Incident Response Walkthrough

What You’ll Build

A flagship example that models cloud incident response on a service dependency graph. When a primary database degrades, triage derives the blast radius through recursive Datalog over the real topology, communications and remediation agents react through the shared derived model rather than a hidden orchestration graph, and catastrophic invariants stop unsafe plans before they become effects.

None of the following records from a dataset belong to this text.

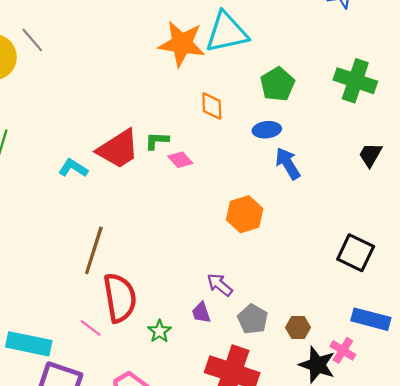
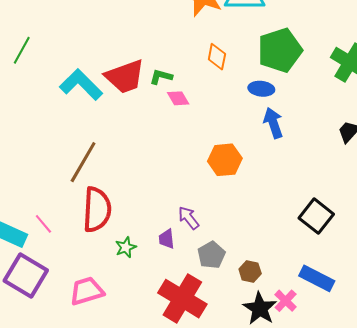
green pentagon: (277, 84) -> (280, 50), size x1.4
cyan L-shape: (73, 168) -> (81, 85), size x1.6
pink line: (91, 328) -> (43, 224), moved

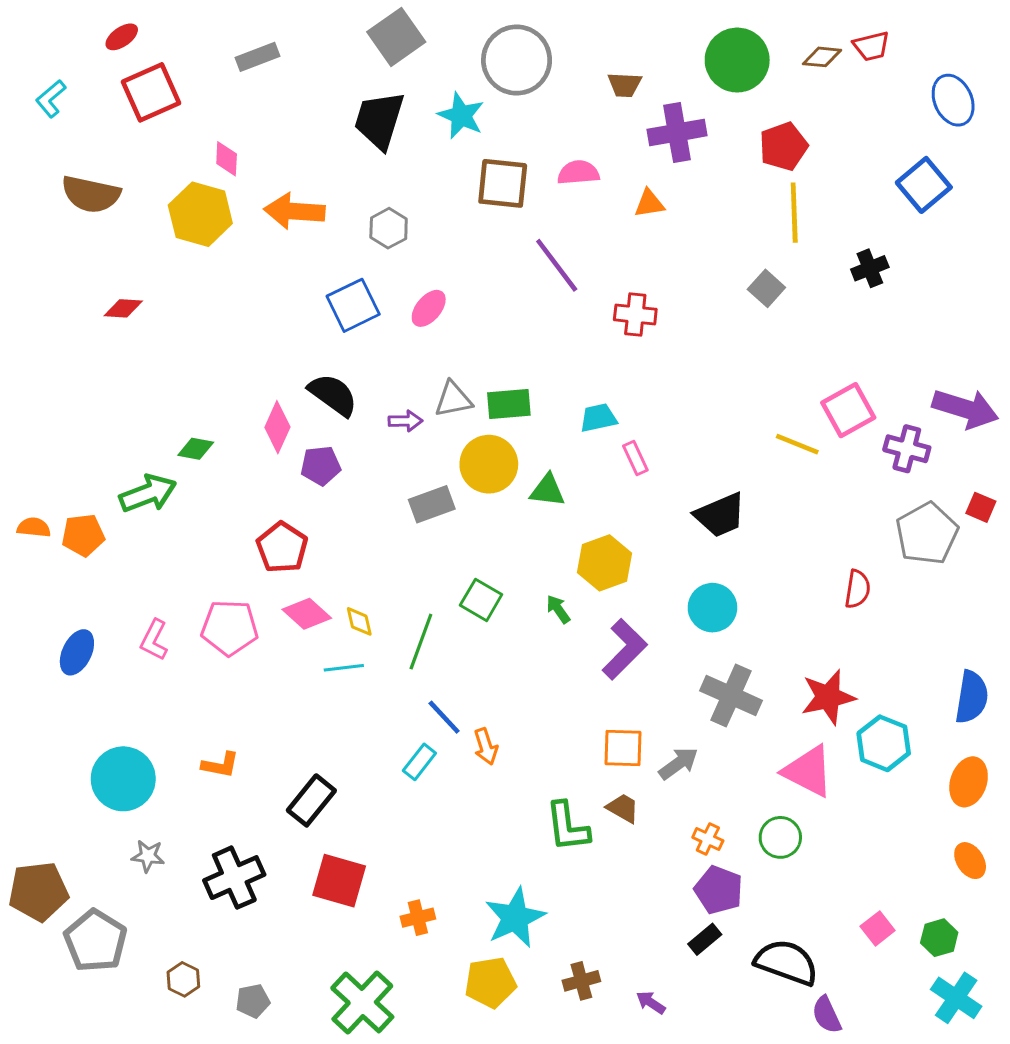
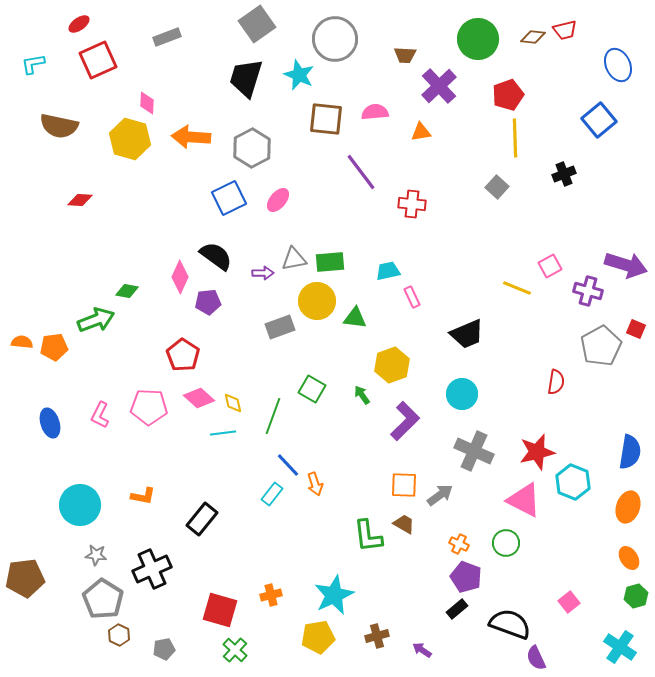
cyan L-shape: (51, 99) -> (33, 64), turned 30
purple cross: (677, 133) -> (439, 86), turned -33
gray hexagon: (389, 228) -> (252, 148), size x1.5
pink square: (848, 410) -> (550, 266), size x0.7
blue ellipse: (77, 652) -> (50, 423), turned -44
red square: (339, 881) -> (220, 610), moved
green hexagon: (939, 938) -> (636, 596), moved
gray pentagon: (95, 941) -> (103, 599), moved
green cross: (362, 1002) -> (235, 650), size x0.6

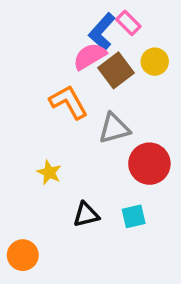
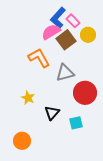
pink rectangle: (128, 23) -> (73, 21), moved
black triangle: (86, 215) -> (52, 113), moved, turned -35
orange circle: (23, 255) -> (22, 141), moved

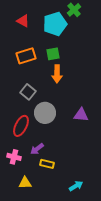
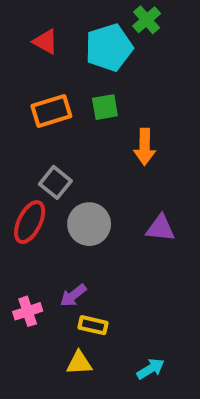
orange arrow: (57, 74) -> (145, 147), moved
red ellipse: (21, 126) -> (30, 222), moved
pink cross: (14, 157) -> (28, 311), turned -32
yellow triangle: (25, 183) -> (79, 363), moved

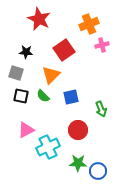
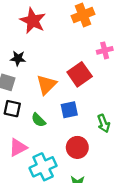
orange cross: (89, 24) -> (83, 15), moved
red square: (64, 50) -> (80, 74), moved
green semicircle: (43, 96) -> (39, 120), moved

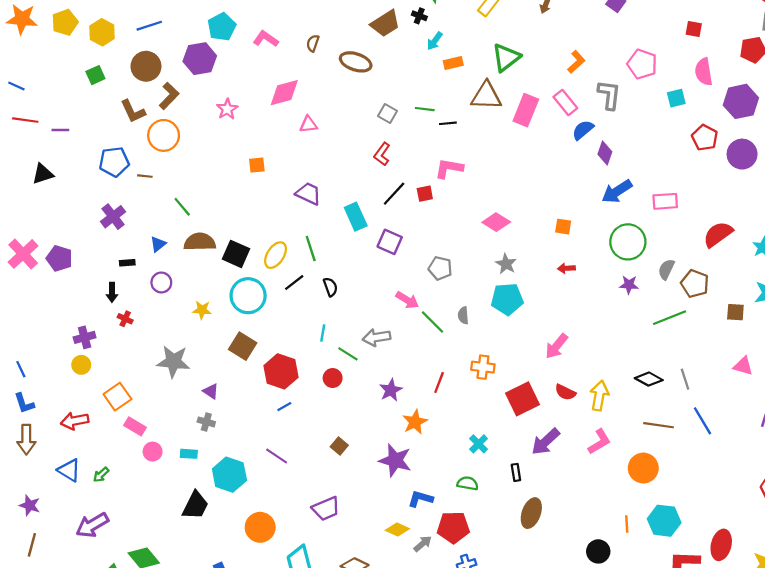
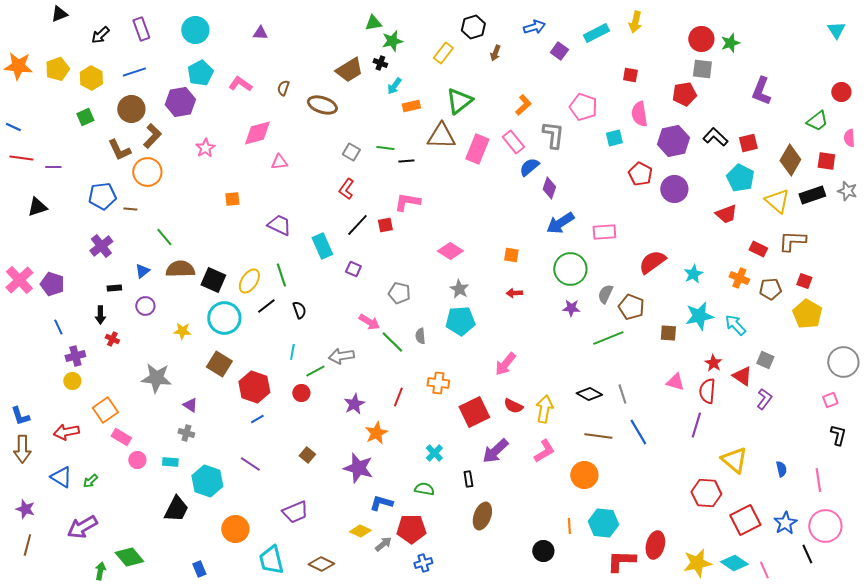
purple square: (390, 242) -> (353, 269), size x0.7
green line: (348, 354) -> (315, 371), turned -60
blue line: (21, 369) -> (58, 327), moved

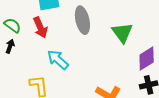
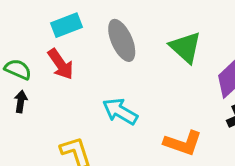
cyan arrow: (58, 60) -> (120, 111), moved

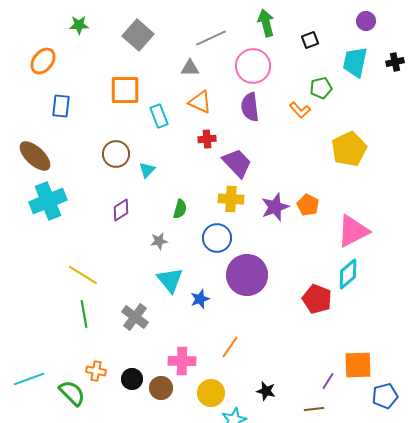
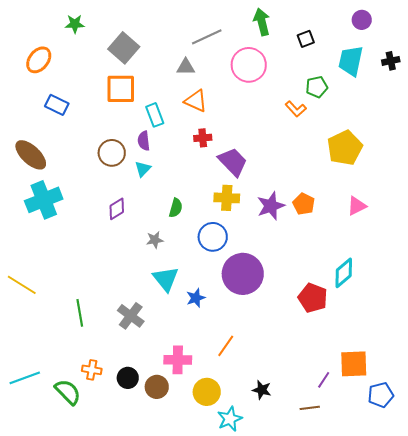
gray square: (138, 35) -> (124, 48), moved
blue rectangle: (61, 106) -> (57, 105), turned -70
purple semicircle: (250, 107) -> (144, 141), moved, size x0.7
pink triangle: (353, 231) -> (357, 206), moved, size x0.6
yellow line: (83, 275) -> (22, 285), moved

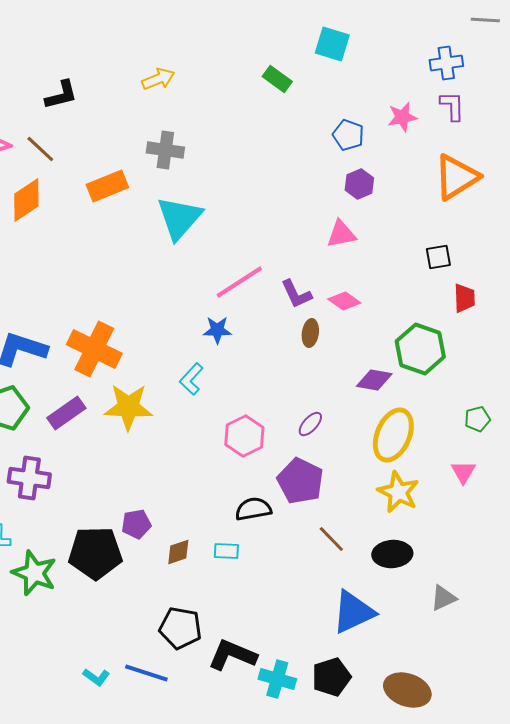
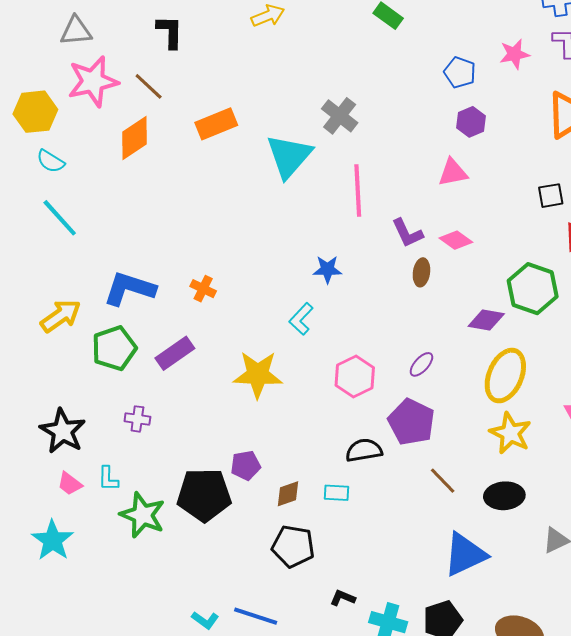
black L-shape: (61, 95) -> (170, 32), turned -75
gray cross: (165, 150) -> (340, 116), moved, turned 30
pink line: (239, 282) -> (358, 191), moved, turned -60
orange cross: (94, 349) -> (203, 289), size x0.5
yellow star: (128, 407) -> (258, 375), moved
purple cross: (29, 478) -> (137, 419), size x0.6
black pentagon: (180, 628) -> (293, 546), moved
black L-shape: (232, 655) -> (343, 598), size x0.5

This walkthrough is the cleanest demonstration of the multi-namespace coordination pattern with recursive derivation:

topology.update + telemetry.alert
  -> infra.transitively_depends (recursive closure)
  -> triage.blast_radius
  -> proposal.remediation_action
  -> remediation.plan
  -> intent.notify_stakeholder, intent.remediate

It covers the full JacqOS pipeline with a focus on stigmergic coordination through invariants:

Observations arrive as JSON events (topology.update, telemetry.alert, llm.remediation_decision_result, effect.receipt)
Mappers extract trusted topology atoms and requires_relay semantic atoms from the model output
Rules derive recursive transitive dependencies, blast radius, root-cause severity, and proposal-relayed remediation plans
Invariants enforce catastrophic guards — no_kill_unsynced_primary, always_have_admin, no_isolate_healthy
Intents derive stakeholder notifications and bounded remediation calls
Fixtures prove the happy path, an unsafe-plan contradiction, a deep cascade, and full coverage of the safety boundary

Project Structure

jacqos-incident-response/
  jacqos.toml
  ontology/
    schema.dh                          # 4 namespaces of relations
    rules.dh                           # 3 strata + 3 catastrophic invariants
    intents.dh                         # notify + remediate intent derivation
  mappings/
    inbound.rhai                       # mapper contract + observation mapping
  prompts/
    remediation-system.md              # remediation prompt bundle
  schemas/
    remediation-action.json            # structured-output schema
  fixtures/
    happy-path.jsonl
    happy-path.expected.json
    contradiction-path.jsonl
    contradiction-path.expected.json
    cascade-path.jsonl
    cascade-path.expected.json
    coverage-path.jsonl
    coverage-path.expected.json
  generated/
    ...                                # verification, graph, and export artifacts

Step 1: Configure The App

jacqos.toml declares the app identity, the notification API binding, the remediation model binding, and recorded replay for both:

app_id = "jacqos-incident-response"
app_version = "0.1.0"

[paths]
ontology = ["ontology/*.dh"]
mappings = ["mappings/*.rhai"]
prompts = ["prompts/*.md"]
schemas = ["schemas/*.json"]
fixtures = ["fixtures/*.jsonl"]
helpers = ["helpers/*.rhai"]

[capabilities]
http_clients = ["notify_api"]
models = ["remediation_model"]
timers = false
blob_store = true

[capabilities.intents]
"intent.notify_stakeholder" = { capability = "http.fetch", resource = "notify_api" }
"intent.remediate" = { capability = "llm.complete", resource = "remediation_model", result_kind = "llm.remediation_decision_result" }

[resources.http.notify_api]
base_url = "https://incident-notify.example.invalid"
credential_ref = "NOTIFY_API_TOKEN"
replay = "record"

[resources.model.remediation_model]
provider = "openai"
model = "gpt-5.5"
credential_ref = "OPENAI_API_KEY"
replay = "record"

The remediation model is wired through the same provider-capture path as the HTTP notifier. The bundled fixtures are fully deterministic — jacqos verify produces the same facts every run, no API key needed when matching captures are present, and the same seam can be flipped between record and replay without any ontology change.

Step 2: Declare Relations

The schema partitions relations across four namespaces — infra.* for topology and telemetry, triage.* for blast-radius reasoning, proposal.* and remediation.* for the model-relayed action surface, and intent.* for declared external effects:

relation infra.service(service_id: text)
relation infra.depends_on(service_id: text, dependency_id: text)
relation infra.transitively_depends(service_id: text, dependency_id: text)
relation infra.health_signal(service_id: text, status: text, seq: int)
relation infra.degraded(service_id: text)
relation infra.healthy(service_id: text)
relation infra.is_primary_db(service_id: text)
relation infra.replica_synced(service_id: text)
relation infra.production_system(service_id: text)
relation infra.has_admin_access(service_id: text)
relation infra.admin_gap(service_id: text)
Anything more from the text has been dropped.